*Material provided:*
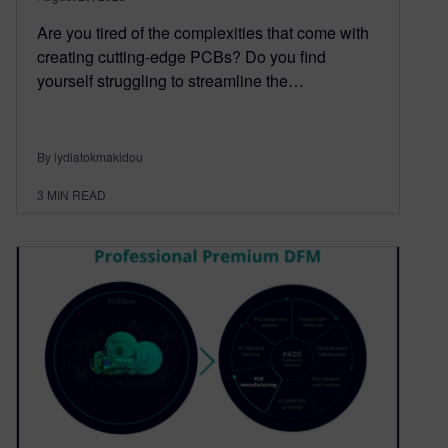
Are you tired of the complexities that come with
creating cutting-edge PCBs? Do you find
yourself struggling to streamline the…
By lydiatokmakidou
3
MIN READ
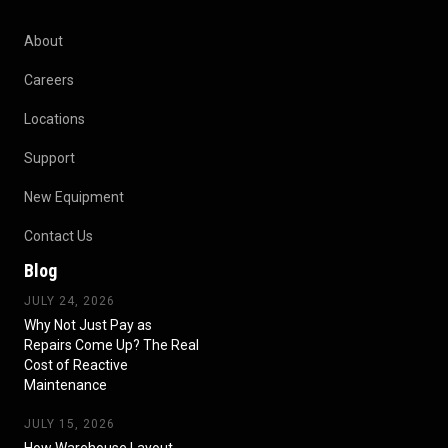
About
Careers
Locations
Support
New Equipment
Contact Us
Blog
JULY 24, 2026
Why Not Just Pay as
Repairs Come Up? The Real
Cost of Reactive
Maintenance
JULY 15, 2026
How Warehouse Layout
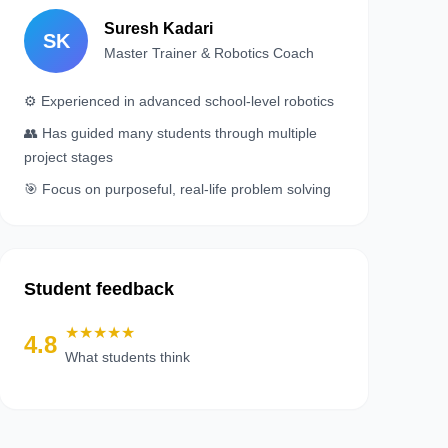
Suresh Kadari
SK
Master Trainer & Robotics Coach
⚙️ Experienced in advanced school‑level robotics
👥 Has guided many students through multiple
project stages
🎯 Focus on purposeful, real‑life problem solving
Student feedback
★★★★★
4.8
What students think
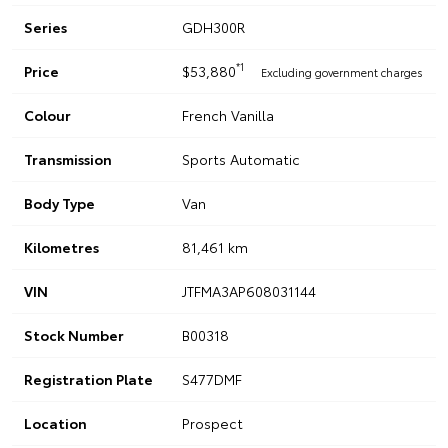
Series
GDH300R
*1
Price
$53,880
Excluding government charges
Colour
French Vanilla
Transmission
Sports Automatic
Body Type
Van
Kilometres
81,461 km
VIN
JTFMA3AP608031144
Stock Number
B00318
Registration Plate
S477DMF
Location
Prospect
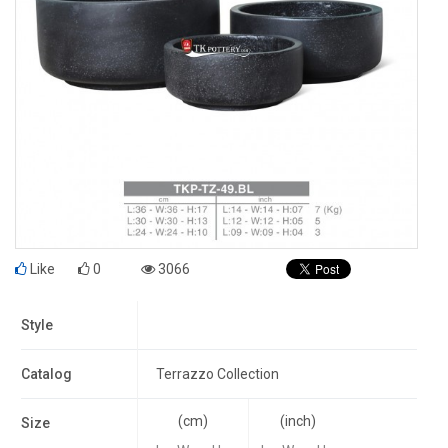
Like
0
3066
Style
Catalog
Terrazzo Collection
(cm)
(inch)
Size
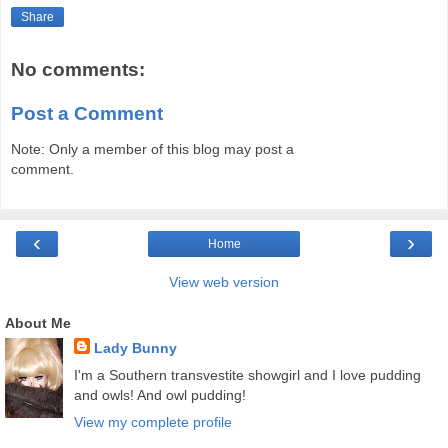
Share
No comments:
Post a Comment
Note: Only a member of this blog may post a
comment.
‹
›
Home
View web version
About Me
Lady Bunny
I'm a Southern transvestite showgirl and I love pudding
and owls! And owl pudding!
View my complete profile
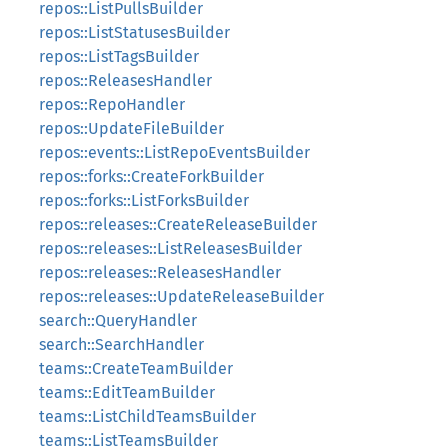
repos::ListPullsBuilder
repos::ListStatusesBuilder
repos::ListTagsBuilder
repos::ReleasesHandler
repos::RepoHandler
repos::UpdateFileBuilder
repos::events::ListRepoEventsBuilder
repos::forks::CreateForkBuilder
repos::forks::ListForksBuilder
repos::releases::CreateReleaseBuilder
repos::releases::ListReleasesBuilder
repos::releases::ReleasesHandler
repos::releases::UpdateReleaseBuilder
search::QueryHandler
search::SearchHandler
teams::CreateTeamBuilder
teams::EditTeamBuilder
teams::ListChildTeamsBuilder
teams::ListTeamsBuilder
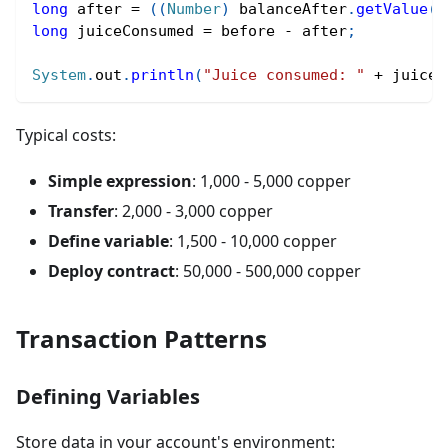
long
 after 
=
(
(
Number
)
 balanceAfter
.
getValue
(
)
long
 juiceConsumed 
=
 before 
-
 after
;
System
.
out
.
println
(
"Juice consumed: "
+
 juiceC
Typical costs:
Simple expression
: 1,000 - 5,000 copper
Transfer
: 2,000 - 3,000 copper
Define variable
: 1,500 - 10,000 copper
Deploy contract
: 50,000 - 500,000 copper
Transaction Patterns
Defining Variables
Store data in your account's environment:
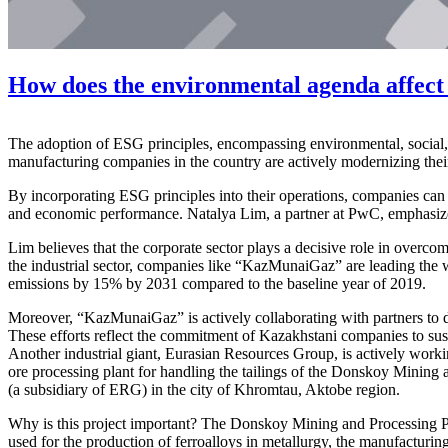
How does the environmental agenda affect
The adoption of ESG principles, encompassing environmental, social
manufacturing companies in the country are actively modernizing their
By incorporating ESG principles into their operations, companies can 
and economic performance. Natalya Lim, a partner at PwC, emphasizes t
Lim believes that the corporate sector plays a decisive role in overco
the industrial sector, companies like “KazMunaiGaz” are leading th
emissions by 15% by 2031 compared to the baseline year of 2019.
Moreover, “KazMunaiGaz” is actively collaborating with partners to d
These efforts reflect the commitment of Kazakhstani companies to sus
Another industrial giant, Eurasian Resources Group, is actively worki
ore processing plant for handling the tailings of the Donskoy Mining
(a subsidiary of ERG) in the city of Khromtau, Aktobe region.
Why is this project important? The Donskoy Mining and Processing Pl
used for the production of ferroalloys in metallurgy, the manufacturi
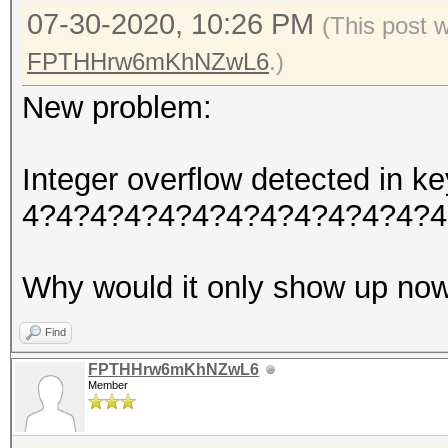
07-30-2020, 10:26 PM
(This post 
FPTHHrw6mKhNZwL6
.)
New problem:
Integer overflow detected in
4?4?4?4?4?4?4?4?4?4?4?4?4
Why would it only show up no
Find
FPTHHrw6mKhNZwL6
Member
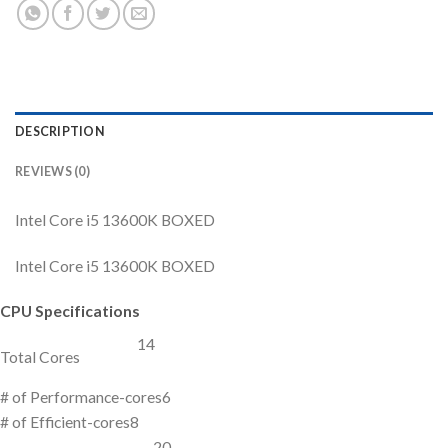
DESCRIPTION
REVIEWS (0)
Intel Core i5 13600K BOXED
Intel Core i5 13600K BOXED
CPU Specifications
14
Total Cores
# of Performance-cores
6
# of Efficient-cores
8
20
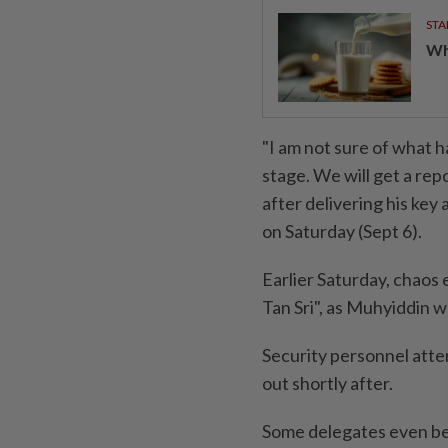
STA
Wha
"I am not sure of what 
stage. We will get a repo
after delivering his key
on Saturday (Sept 6).
Earlier Saturday, chaos
Tan Sri", as Muhyiddin w
Security personnel atte
out shortly after.
Some delegates even be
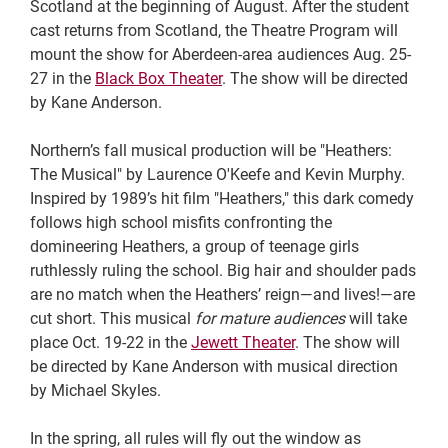
Scotland at the beginning of August. After the student
cast returns from Scotland, the Theatre Program will
mount the show for Aberdeen-area audiences Aug. 25-
27 in the
Black Box Theater
. The show will be directed
by Kane Anderson.
Northern’s fall musical production will be "Heathers:
The Musical" by Laurence O'Keefe and Kevin Murphy.
Inspired by 1989’s hit film "Heathers," this dark comedy
follows high school misfits confronting the
domineering Heathers, a group of teenage girls
ruthlessly ruling the school. Big hair and shoulder pads
are no match when the Heathers’ reign—and lives!—are
cut short. This musical
for mature audiences
will take
place Oct. 19-22 in the
Jewett Theater
. The show will
be directed by Kane Anderson with musical direction
by Michael Skyles.
In the spring, all rules will fly out the window as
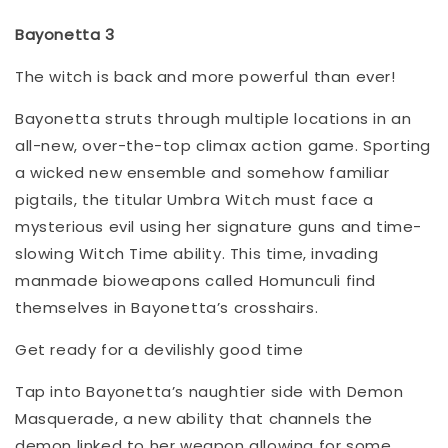
Bayonetta 3
The witch is back and more powerful than ever!
Bayonetta struts through multiple locations in an
all-new, over-the-top climax action game. Sporting
a wicked new ensemble and somehow familiar
pigtails, the titular Umbra Witch must face a
mysterious evil using her signature guns and time-
slowing Witch Time ability. This time, invading
manmade bioweapons called Homunculi find
themselves in Bayonetta’s crosshairs.
Get ready for a devilishly good time
Tap into Bayonetta’s naughtier side with Demon
Masquerade, a new ability that channels the
demon linked to her weapon allowing for some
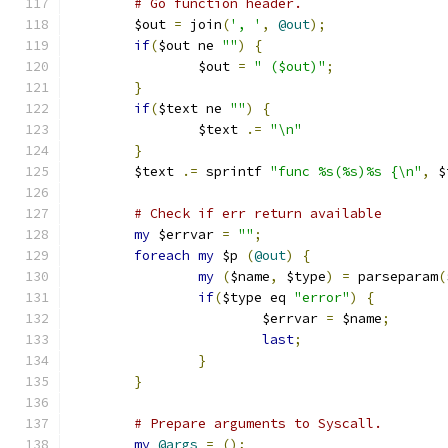
# Go function header.
	$out 
=
 join
(
', '
,
@out
);
if
(
$out ne 
""
)
{
		$out 
=
" ($out)"
;
}
if
(
$text ne 
""
)
{
		$text 
.=
"\n"
}
	$text 
.=
 sprintf 
"func %s(%s)%s {\n"
,
 $
# Check if err return available
my
 $errvar 
=
""
;
foreach
my
 $p 
(
@out
)
{
my
(
$name
,
 $type
)
=
 parseparam
(
if
(
$type eq 
"error"
)
{
			$errvar 
=
 $name
;
last
;
}
}
# Prepare arguments to Syscall.
my
@args
=
();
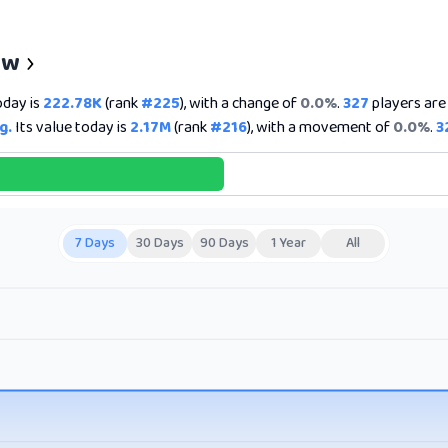
ew
oday is
222.78K
(rank
#225
), with a change of
0.0%
.
327
players are 
g.
Its value today is
2.17M
(rank
#216
), with a movement of
0.0%
.
3
7 Days
30 Days
90 Days
1 Year
All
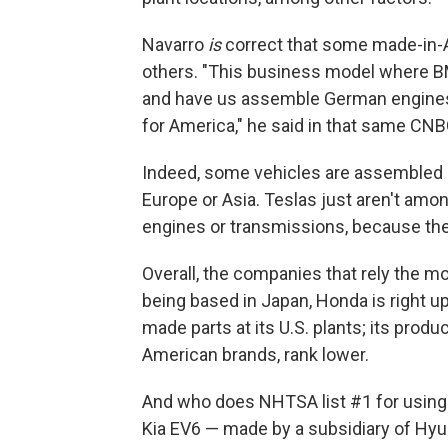
Navarro
is
correct that some made-in-
others. "This business model where B
and have us assemble German engines 
for America," he said in that same CNB
Indeed, some vehicles are assembled i
Europe or Asia. Teslas just aren't amo
engines or transmissions, because they
Overall, the companies that rely the m
being based in Japan, Honda is right u
made parts at its U.S. plants; its produ
American brands, rank lower.
And who does NHTSA list #1 for using 
Kia EV6 — made by a subsidiary of Hyun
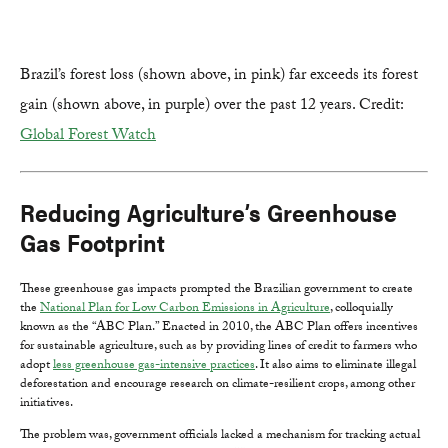
Brazil’s forest loss (shown above, in pink) far exceeds its forest
gain (shown above, in purple) over the past 12 years. Credit:
Global Forest Watch
Reducing Agriculture’s Greenhouse
Gas Footprint
These greenhouse gas impacts prompted the Brazilian government to create
the
National Plan for Low Carbon Emissions in Agriculture
, colloquially
known as the “ABC Plan.” Enacted in 2010, the ABC Plan offers incentives
for sustainable agriculture, such as by providing lines of credit to farmers who
adopt
less greenhouse gas-intensive practices
. It also aims to eliminate illegal
deforestation and encourage research on climate-resilient crops, among other
initiatives.
The problem was, government officials lacked a mechanism for tracking actual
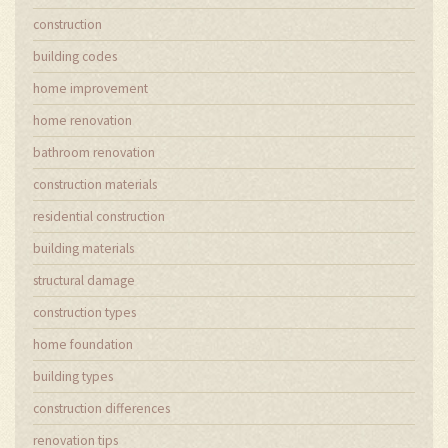
construction
building codes
home improvement
home renovation
bathroom renovation
construction materials
residential construction
building materials
structural damage
construction types
home foundation
building types
construction differences
renovation tips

*What the exercise asks:*
Omitting all images, retype each line of the records precisely.

*Result of the task:*
Are you tired of the complexities that come with
creating cutting-edge PCBs? Do you find
yourself struggling to streamline the…
By lydiatokmakidou
3
MIN READ
About
Careers
Locations
Support
New Equipment
Contact Us
Blog
JULY 24, 2026
Why Not Just Pay as
Repairs Come Up? The Real
Cost of Reactive
Maintenance
JULY 15, 2026
How Warehouse Layout
Suresh Kadari
SK
Master Trainer & Robotics Coach
⚙️ Experienced in advanced school‑level robotics
👥 Has guided many students through multiple
project stages
🎯 Focus on purposeful, real‑life problem solving
Student feedback
★★★★★
4.8
What students think
Series
GDH300R
*1
Price
$53,880
Excluding government charges
Colour
French Vanilla
Transmission
Sports Automatic
Body Type
Van
Kilometres
81,461 km
VIN
JTFMA3AP608031144
Stock Number
B00318
Registration Plate
S477DMF
Location
Prospect
Like
0
3066
Style
Catalog
Terrazzo Collection
(cm)
(inch)
Size
Share
No comments:
Post a Comment
Note: Only a member of this blog may post a
comment.
‹
›
Home
View web version
About Me
Lady Bunny
I'm a Southern transvestite showgirl and I love pudding
and owls! And owl pudding!
View my complete profile
repos::ListPullsBuilder
repos::ListStatusesBuilder
repos::ListTagsBuilder
repos::ReleasesHandler
repos::RepoHandler
repos::UpdateFileBuilder
repos::events::ListRepoEventsBuilder
repos::forks::CreateForkBuilder
repos::forks::ListForksBuilder
repos::releases::CreateReleaseBuilder
repos::releases::ListReleasesBuilder
repos::releases::ReleasesHandler
repos::releases::UpdateReleaseBuilder
search::QueryHandler
search::SearchHandler
teams::CreateTeamBuilder
teams::EditTeamBuilder
teams::ListChildTeamsBuilder
teams::ListTeamsBuilder
long
 after 
=
(
(
Number
)
 balanceAfter
.
getValue
(
)
long
 juiceConsumed 
=
 before 
-
 after
;
System
.
out
.
println
(
"Juice consumed: "
+
 juiceC
Typical costs:
Simple expression
: 1,000 - 5,000 copper
Transfer
: 2,000 - 3,000 copper
Define variable
: 1,500 - 10,000 copper
Deploy contract
: 50,000 - 500,000 copper
Transaction Patterns
Defining Variables
Store data in your account's environment:
How does the environmental agenda affect
The adoption of ESG principles, encompassing environmental, social
manufacturing companies in the country are actively modernizing their
By incorporating ESG principles into their operations, companies can 
and economic performance. Natalya Lim, a partner at PwC, emphasizes t
Lim believes that the corporate sector plays a decisive role in overco
the industrial sector, companies like “KazMunaiGaz” are leading th
emissions by 15% by 2031 compared to the baseline year of 2019.
Moreover, “KazMunaiGaz” is actively collaborating with partners to d
These efforts reflect the commitment of Kazakhstani companies to sus
Another industrial giant, Eurasian Resources Group, is actively worki
ore processing plant for handling the tailings of the Donskoy Mining
(a subsidiary of ERG) in the city of Khromtau, Aktobe region.
Why is this project important? The Donskoy Mining and Processing Pl
used for the production of ferroalloys in metallurgy, the manufacturi
07-30-2020, 10:26 PM
(This post 
FPTHHrw6mKhNZwL6
.)
New problem:
Integer overflow detected in
4?4?4?4?4?4?4?4?4?4?4?4?4
Why would it only show up no
Find
FPTHHrw6mKhNZwL6
Member
DESCRIPTION
REVIEWS (0)
Intel Core i5 13600K BOXED
Intel Core i5 13600K BOXED
CPU Specifications
14
Total Cores
# of Performance-cores
6
# of Efficient-cores
8
20
STA
Wha
"I am not sure of what 
stage. We will get a repo
after delivering his key
on Saturday (Sept 6).
Earlier Saturday, chaos
Tan Sri", as Muhyiddin w
Security personnel atte
out shortly after.
Some delegates even be
Scotland at the beginning of August. After the student
cast returns from Scotland, the Theatre Program will
mount the show for Aberdeen-area audiences Aug. 25-
27 in the
Black Box Theater
. The show will be directed
by Kane Anderson.
Northern’s fall musical production will be "Heathers:
The Musical" by Laurence O'Keefe and Kevin Murphy.
Inspired by 1989’s hit film "Heathers," this dark comedy
follows high school misfits confronting the
domineering Heathers, a group of teenage girls
ruthlessly ruling the school. Big hair and shoulder pads
are no match when the Heathers’ reign—and lives!—are
cut short. This musical
for mature audiences
will take
place Oct. 19-22 in the
Jewett Theater
. The show will
be directed by Kane Anderson with musical direction
by Michael Skyles.
In the spring, all rules will fly out the window as
Bayonetta 3
The witch is back and more powerful than ever!
Bayonetta struts through multiple locations in an
all-new, over-the-top climax action game. Sporting
a wicked new ensemble and somehow familiar
pigtails, the titular Umbra Witch must face a
mysterious evil using her signature guns and time-
slowing Witch Time ability. This time, invading
manmade bioweapons called Homunculi find
themselves in Bayonetta’s crosshairs.
Get ready for a devilishly good time
Tap into Bayonetta’s naughtier side with Demon
Masquerade, a new ability that channels the
demon linked to her weapon allowing for some
# Go function header.
	$out 
=
 join
(
', '
,
@out
);
if
(
$out ne 
""
)
{
		$out 
=
" ($out)"
;
}
if
(
$text ne 
""
)
{
		$text 
.=
"\n"
}
	$text 
.=
 sprintf 
"func %s(%s)%s {\n"
,
 $
# Check if err return available
my
 $errvar 
=
""
;
foreach
my
 $p 
(
@out
)
{
my
(
$name
,
 $type
)
=
 parseparam
(
if
(
$type eq 
"error"
)
{
			$errvar 
=
 $name
;
last
;
}
}
# Prepare arguments to Syscall.
my
@args
=
();
ew
oday is
222.78K
(rank
#225
), with a change of
0.0%
.
327
players are 
g.
Its value today is
2.17M
(rank
#216
), with a movement of
0.0%
.
3
7 Days
30 Days
90 Days
1 Year
All
Navarro
is
correct that some made-in-
others. "This business model where B
and have us assemble German engines 
for America," he said in that same CNB
Indeed, some vehicles are assembled i
Europe or Asia. Teslas just aren't amo
engines or transmissions, because they
Overall, the companies that rely the m
being based in Japan, Honda is right u
made parts at its U.S. plants; its produ
American brands, rank lower.
And who does NHTSA list #1 for using 
Kia EV6 — made by a subsidiary of Hyun
Brazil’s forest loss (shown above, in pink) far exceeds its forest
gain (shown above, in purple) over the past 12 years. Credit:
Global Forest Watch
Reducing Agriculture’s Greenhouse
Gas Footprint
These greenhouse gas impacts prompted the Brazilian government to create
the
National Plan for Low Carbon Emissions in Agriculture
, colloquially
known as the “ABC Plan.” Enacted in 2010, the ABC Plan offers incentives
for sustainable agriculture, such as by providing lines of credit to farmers who
adopt
less greenhouse gas-intensive practices
. It also aims to eliminate illegal
deforestation and encourage research on climate-resilient crops, among other
initiatives.
The problem was, government officials lacked a mechanism for tracking actual
construction
building codes
home improvement
home renovation
bathroom renovation
construction materials
residential construction
building materials
structural damage
construction types
home foundation
building types
construction differences
renovation tips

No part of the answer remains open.